━━━ The input ━━━

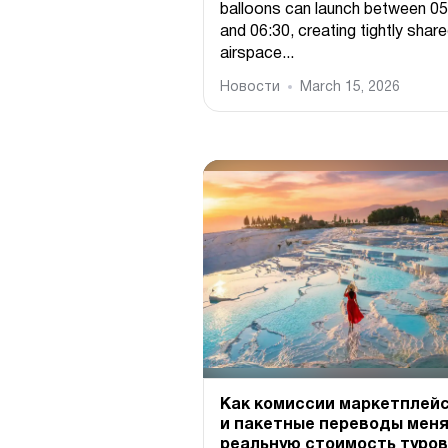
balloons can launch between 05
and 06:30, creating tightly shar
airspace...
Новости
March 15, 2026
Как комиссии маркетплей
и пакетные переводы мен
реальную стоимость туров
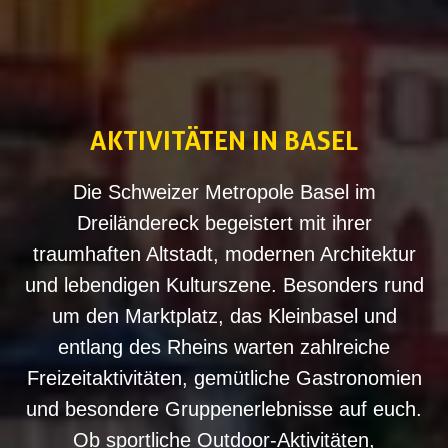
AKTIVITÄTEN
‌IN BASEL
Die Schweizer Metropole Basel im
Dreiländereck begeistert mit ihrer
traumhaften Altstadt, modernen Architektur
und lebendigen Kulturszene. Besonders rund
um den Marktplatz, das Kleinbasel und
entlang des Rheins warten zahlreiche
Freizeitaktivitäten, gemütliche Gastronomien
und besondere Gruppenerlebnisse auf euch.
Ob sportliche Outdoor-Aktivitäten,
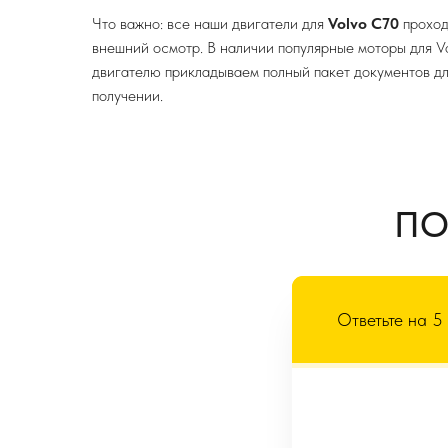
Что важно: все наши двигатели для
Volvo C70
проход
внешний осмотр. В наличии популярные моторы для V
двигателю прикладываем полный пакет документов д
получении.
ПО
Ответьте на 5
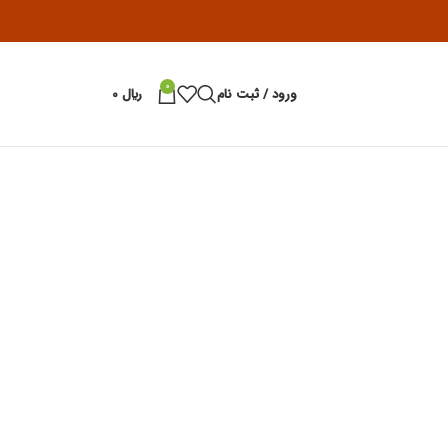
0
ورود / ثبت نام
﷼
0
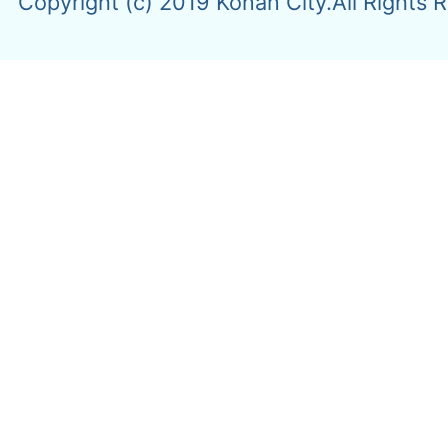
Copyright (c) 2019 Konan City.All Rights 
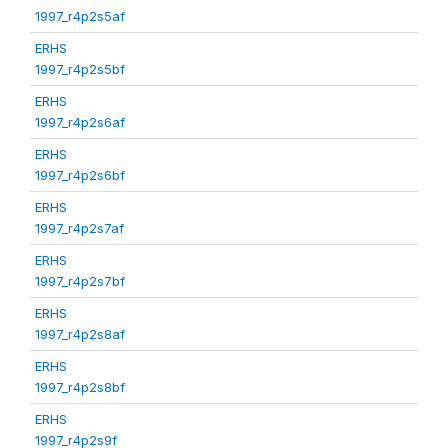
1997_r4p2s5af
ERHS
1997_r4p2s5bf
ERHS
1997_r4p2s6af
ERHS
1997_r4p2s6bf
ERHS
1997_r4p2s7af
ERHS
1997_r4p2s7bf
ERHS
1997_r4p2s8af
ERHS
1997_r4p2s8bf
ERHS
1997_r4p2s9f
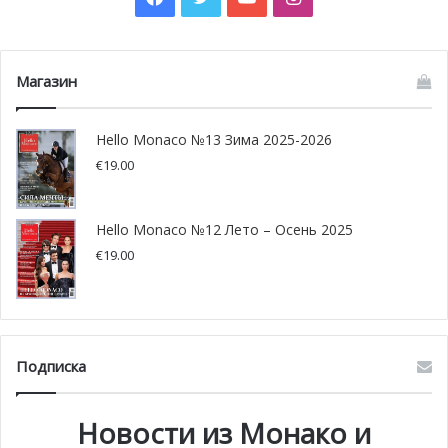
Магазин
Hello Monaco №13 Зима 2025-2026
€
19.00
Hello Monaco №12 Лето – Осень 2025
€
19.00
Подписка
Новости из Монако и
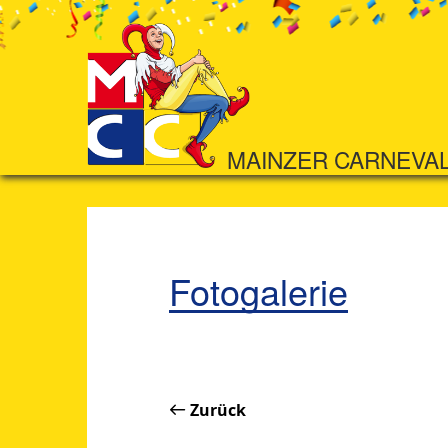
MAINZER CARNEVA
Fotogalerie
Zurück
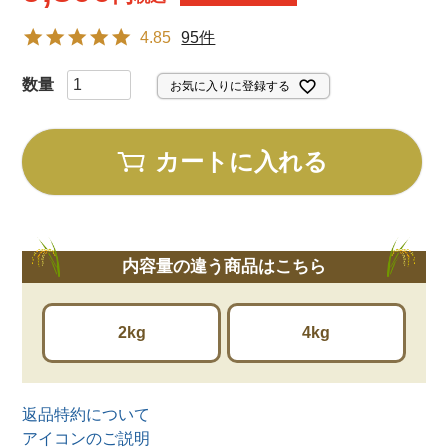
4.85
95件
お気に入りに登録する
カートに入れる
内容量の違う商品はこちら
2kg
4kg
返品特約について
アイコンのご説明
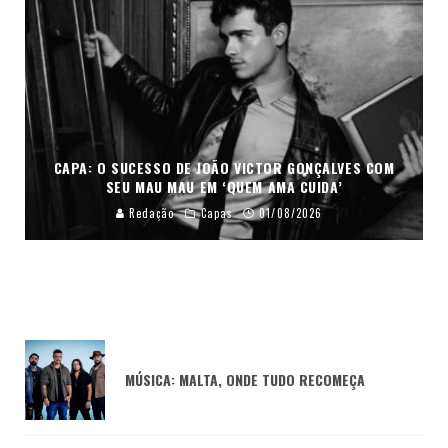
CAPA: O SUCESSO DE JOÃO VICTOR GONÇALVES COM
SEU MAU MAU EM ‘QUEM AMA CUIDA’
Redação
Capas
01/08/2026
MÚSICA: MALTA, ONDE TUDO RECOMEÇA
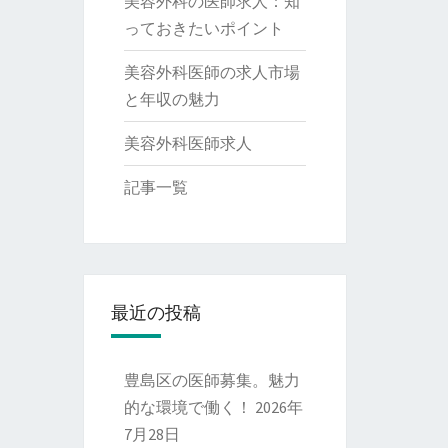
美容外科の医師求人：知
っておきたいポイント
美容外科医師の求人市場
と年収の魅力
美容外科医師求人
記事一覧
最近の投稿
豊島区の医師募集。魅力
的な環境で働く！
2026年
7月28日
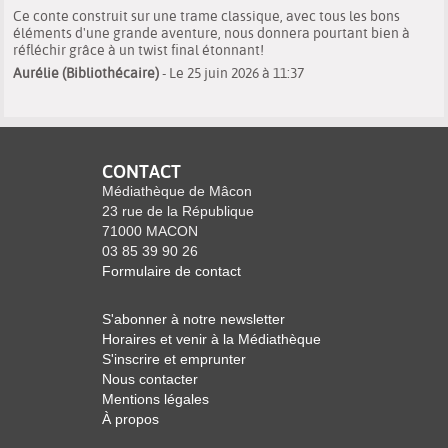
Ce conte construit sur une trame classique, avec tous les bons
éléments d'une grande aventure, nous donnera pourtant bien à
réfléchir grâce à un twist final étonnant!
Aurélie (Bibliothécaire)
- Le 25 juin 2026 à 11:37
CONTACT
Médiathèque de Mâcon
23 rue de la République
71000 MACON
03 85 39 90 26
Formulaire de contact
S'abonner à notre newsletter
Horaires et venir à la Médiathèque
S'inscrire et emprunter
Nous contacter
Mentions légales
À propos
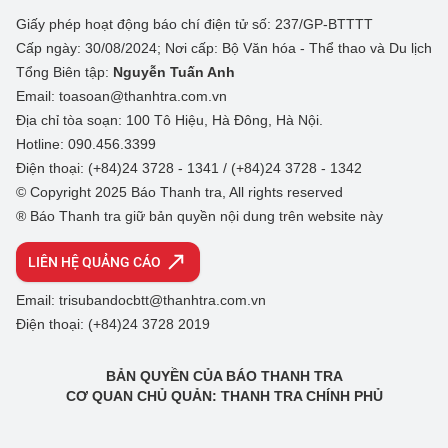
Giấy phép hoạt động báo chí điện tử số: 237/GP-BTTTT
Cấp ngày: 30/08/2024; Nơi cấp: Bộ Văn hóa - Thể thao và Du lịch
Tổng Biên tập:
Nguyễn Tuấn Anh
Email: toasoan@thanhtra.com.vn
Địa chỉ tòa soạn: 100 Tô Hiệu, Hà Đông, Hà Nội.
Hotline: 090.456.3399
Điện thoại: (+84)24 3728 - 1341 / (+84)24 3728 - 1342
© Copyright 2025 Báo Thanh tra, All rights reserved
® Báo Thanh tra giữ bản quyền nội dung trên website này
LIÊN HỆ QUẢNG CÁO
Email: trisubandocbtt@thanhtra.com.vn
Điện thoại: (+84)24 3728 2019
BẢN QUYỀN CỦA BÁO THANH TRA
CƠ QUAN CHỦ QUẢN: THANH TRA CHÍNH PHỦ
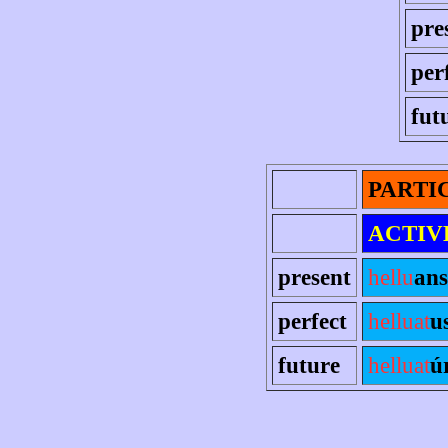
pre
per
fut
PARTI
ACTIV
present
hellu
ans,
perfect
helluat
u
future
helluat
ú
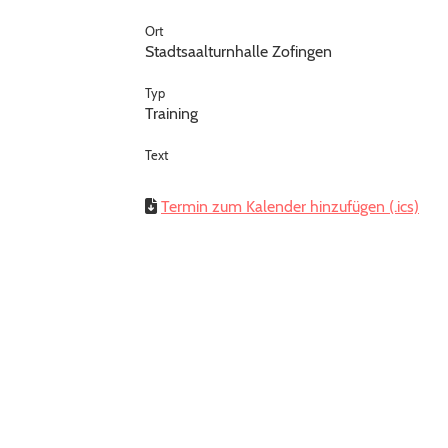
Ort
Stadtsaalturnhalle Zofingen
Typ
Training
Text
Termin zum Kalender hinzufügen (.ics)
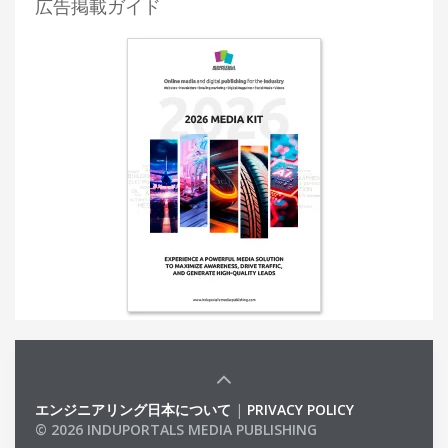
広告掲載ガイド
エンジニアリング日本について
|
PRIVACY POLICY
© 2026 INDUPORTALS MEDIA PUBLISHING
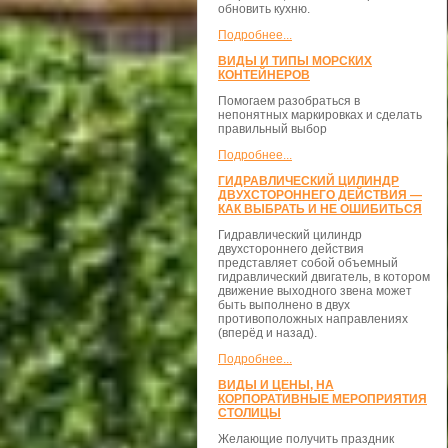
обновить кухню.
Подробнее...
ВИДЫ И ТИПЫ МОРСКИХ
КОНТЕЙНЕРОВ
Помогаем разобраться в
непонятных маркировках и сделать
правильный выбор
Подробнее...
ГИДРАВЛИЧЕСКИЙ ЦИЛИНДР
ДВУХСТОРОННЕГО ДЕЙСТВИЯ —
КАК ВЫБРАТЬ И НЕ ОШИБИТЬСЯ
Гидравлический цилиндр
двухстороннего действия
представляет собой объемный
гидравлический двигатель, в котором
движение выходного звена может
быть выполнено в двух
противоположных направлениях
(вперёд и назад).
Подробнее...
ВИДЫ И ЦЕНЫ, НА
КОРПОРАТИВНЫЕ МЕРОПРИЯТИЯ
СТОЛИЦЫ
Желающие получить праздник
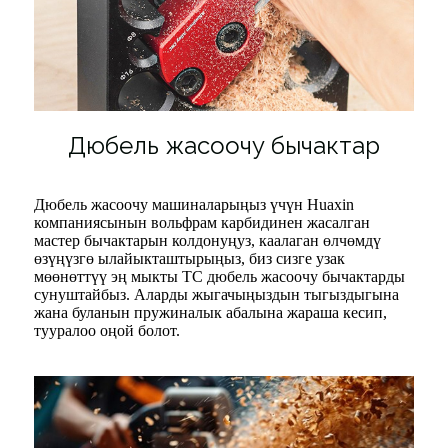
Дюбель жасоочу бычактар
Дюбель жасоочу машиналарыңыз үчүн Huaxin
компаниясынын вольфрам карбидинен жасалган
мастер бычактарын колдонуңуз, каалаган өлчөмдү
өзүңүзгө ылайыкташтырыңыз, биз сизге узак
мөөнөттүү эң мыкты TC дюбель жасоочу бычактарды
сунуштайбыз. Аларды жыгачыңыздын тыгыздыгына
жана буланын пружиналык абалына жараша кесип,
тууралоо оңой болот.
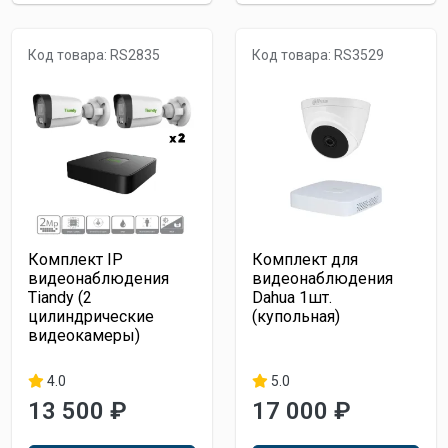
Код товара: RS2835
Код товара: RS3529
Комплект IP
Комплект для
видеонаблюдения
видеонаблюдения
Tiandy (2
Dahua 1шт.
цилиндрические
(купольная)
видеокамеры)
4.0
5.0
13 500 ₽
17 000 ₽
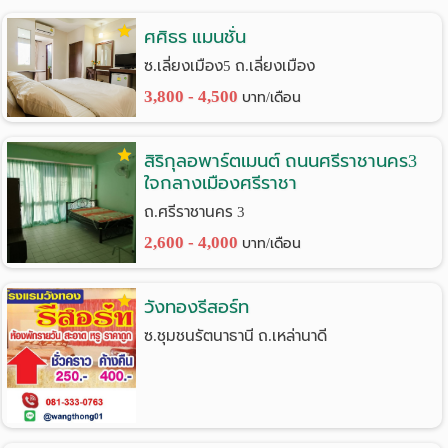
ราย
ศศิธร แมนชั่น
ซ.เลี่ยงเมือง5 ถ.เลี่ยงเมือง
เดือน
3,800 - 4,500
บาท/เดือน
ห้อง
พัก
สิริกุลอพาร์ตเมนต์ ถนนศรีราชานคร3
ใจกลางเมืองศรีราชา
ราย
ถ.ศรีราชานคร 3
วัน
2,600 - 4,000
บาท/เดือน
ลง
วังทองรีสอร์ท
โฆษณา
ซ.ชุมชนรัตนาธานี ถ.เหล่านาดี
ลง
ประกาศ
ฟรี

━━━

▸ **Prompt**
Hand over the entries again, exactly as written and without the pictures.

▸ **Finished task**
balloons can launch between 05
and 06:30, creating tightly shar
airspace...
Новости
March 15, 2026
Как комиссии маркетплей
и пакетные переводы мен
реальную стоимость туров
AKTIVITÄTEN
‌IN BASEL
Die Schweizer Metropole Basel im
Dreiländereck begeistert mit ihrer
traumhaften Altstadt, modernen Architektur
und lebendigen Kulturszene. Besonders rund
um den Marktplatz, das Kleinbasel und
entlang des Rheins warten zahlreiche
Freizeitaktivitäten, gemütliche Gastronomien
und besondere Gruppenerlebnisse auf euch.
Ob sportliche Outdoor-Aktivitäten,
Что важно: все наши двигатели для
Volvo C70
проход
внешний осмотр. В наличии популярные моторы для V
двигателю прикладываем полный пакет документов д
получении.
ПО
Ответьте на 5
0
ورود / ثبت نام
﷼
0
Copyright (c) 2019 Konan City.All Rights 
1997_r4p2s5af
ERHS
1997_r4p2s5bf
ERHS
1997_r4p2s6af
ERHS
1997_r4p2s6bf
ERHS
1997_r4p2s7af
ERHS
1997_r4p2s7bf
ERHS
1997_r4p2s8af
ERHS
1997_r4p2s8bf
ERHS
1997_r4p2s9f
Магазин
Hello Monaco №13 Зима 2025-2026
€
19.00
Hello Monaco №12 Лето – Осень 2025
€
19.00
Подписка
Новости из Монако и
MAINZER CARNEVA
Fotogalerie
Zurück
4.85
95件
お気に入りに登録する
カートに入れる
内容量の違う商品はこちら
2kg
4kg
返品特約について
アイコンのご説明
CAPA: O SUCESSO DE JOÃO VICTOR GONÇALVES COM
SEU MAU MAU EM ‘QUEM AMA CUIDA’
Redação
Capas
01/08/2026
MÚSICA: MALTA, ONDE TUDO RECOMEÇA
美容外科の医師求人：知
っておきたいポイント
美容外科医師の求人市場
と年収の魅力
美容外科医師求人
記事一覧
最近の投稿
豊島区の医師募集。魅力
的な環境で働く！
2026年
7月28日
Ce conte construit sur une trame classique, avec tous les bons
éléments d'une grande aventure, nous donnera pourtant bien à
réfléchir grâce à un twist final étonnant!
Aurélie (Bibliothécaire)
- Le 25 juin 2026 à 11:37
CONTACT
Médiathèque de Mâcon
23 rue de la République
71000 MACON
03 85 39 90 26
Formulaire de contact
S'abonner à notre newsletter
Horaires et venir à la Médiathèque
S'inscrire et emprunter
Nous contacter
Mentions légales
À propos
Giấy phép hoạt động báo chí điện tử số: 237/GP-BTTTT
Cấp ngày: 30/08/2024; Nơi cấp: Bộ Văn hóa - Thể thao và Du lịch
Tổng Biên tập:
Nguyễn Tuấn Anh
Email: toasoan@thanhtra.com.vn
Địa chỉ tòa soạn: 100 Tô Hiệu, Hà Đông, Hà Nội.
Hotline: 090.456.3399
Điện thoại: (+84)24 3728 - 1341 / (+84)24 3728 - 1342
© Copyright 2025 Báo Thanh tra, All rights reserved
® Báo Thanh tra giữ bản quyền nội dung trên website này
LIÊN HỆ QUẢNG CÁO
Email: trisubandocbtt@thanhtra.com.vn
Điện thoại: (+84)24 3728 2019
BẢN QUYỀN CỦA BÁO THANH TRA
CƠ QUAN CHỦ QUẢN: THANH TRA CHÍNH PHỦ
pre
per
fut
PARTI
ACTIV
present
hellu
ans,
perfect
helluat
u
future
helluat
ú
Ort
Stadtsaalturnhalle Zofingen
Typ
Training
Text
Termin zum Kalender hinzufügen (.ics)
広告掲載ガイド
エンジニアリング日本について
|
PRIVACY POLICY
© 2026 INDUPORTALS MEDIA PUBLISHING
обновить кухню.
Подробнее...
ВИДЫ И ТИПЫ МОРСКИХ
КОНТЕЙНЕРОВ
Помогаем разобраться в
непонятных маркировках и сделать
правильный выбор
Подробнее...
ГИДРАВЛИЧЕСКИЙ ЦИЛИНДР
ДВУХСТОРОННЕГО ДЕЙСТВИЯ —
КАК ВЫБРАТЬ И НЕ ОШИБИТЬСЯ
Гидравлический цилиндр
двухстороннего действия
представляет собой объемный
гидравлический двигатель, в котором
движение выходного звена может
быть выполнено в двух
противоположных направлениях
(вперёд и назад).
Подробнее...
ВИДЫ И ЦЕНЫ, НА
КОРПОРАТИВНЫЕ МЕРОПРИЯТИЯ
СТОЛИЦЫ
Желающие получить праздник
Дюбель жасоочу бычактар
Дюбель жасоочу машиналарыңыз үчүн Huaxin
компаниясынын вольфрам карбидинен жасалган
мастер бычактарын колдонуңуз, каалаган өлчөмдү
өзүңүзгө ылайыкташтырыңыз, биз сизге узак
мөөнөттүү эң мыкты TC дюбель жасоочу бычактарды
сунуштайбыз. Аларды жыгачыңыздын тыгыздыгына
жана буланын пружиналык абалына жараша кесип,
тууралоо оңой болот.
Код товара: RS2835
Код товара: RS3529
Комплект IP
Комплект для
видеонаблюдения
видеонаблюдения
Tiandy (2
Dahua 1шт.
цилиндрические
(купольная)
видеокамеры)
4.0
5.0
13 500 ₽
17 000 ₽
ราย
ศศิธร แมนชั่น
ซ.เลี่ยงเมือง5 ถ.เลี่ยงเมือง
เดือน
3,800 - 4,500
บาท/เดือน
ห้อง
พัก
สิริกุลอพาร์ตเมนต์ ถนนศรีราชานคร3
ใจกลางเมืองศรีราชา
ราย
ถ.ศรีราชานคร 3
วัน
2,600 - 4,000
บาท/เดือน
ลง
วังทองรีสอร์ท
โฆษณา
ซ.ชุมชนรัตนาธานี ถ.เหล่านาดี
ลง
ประกาศ
ฟรี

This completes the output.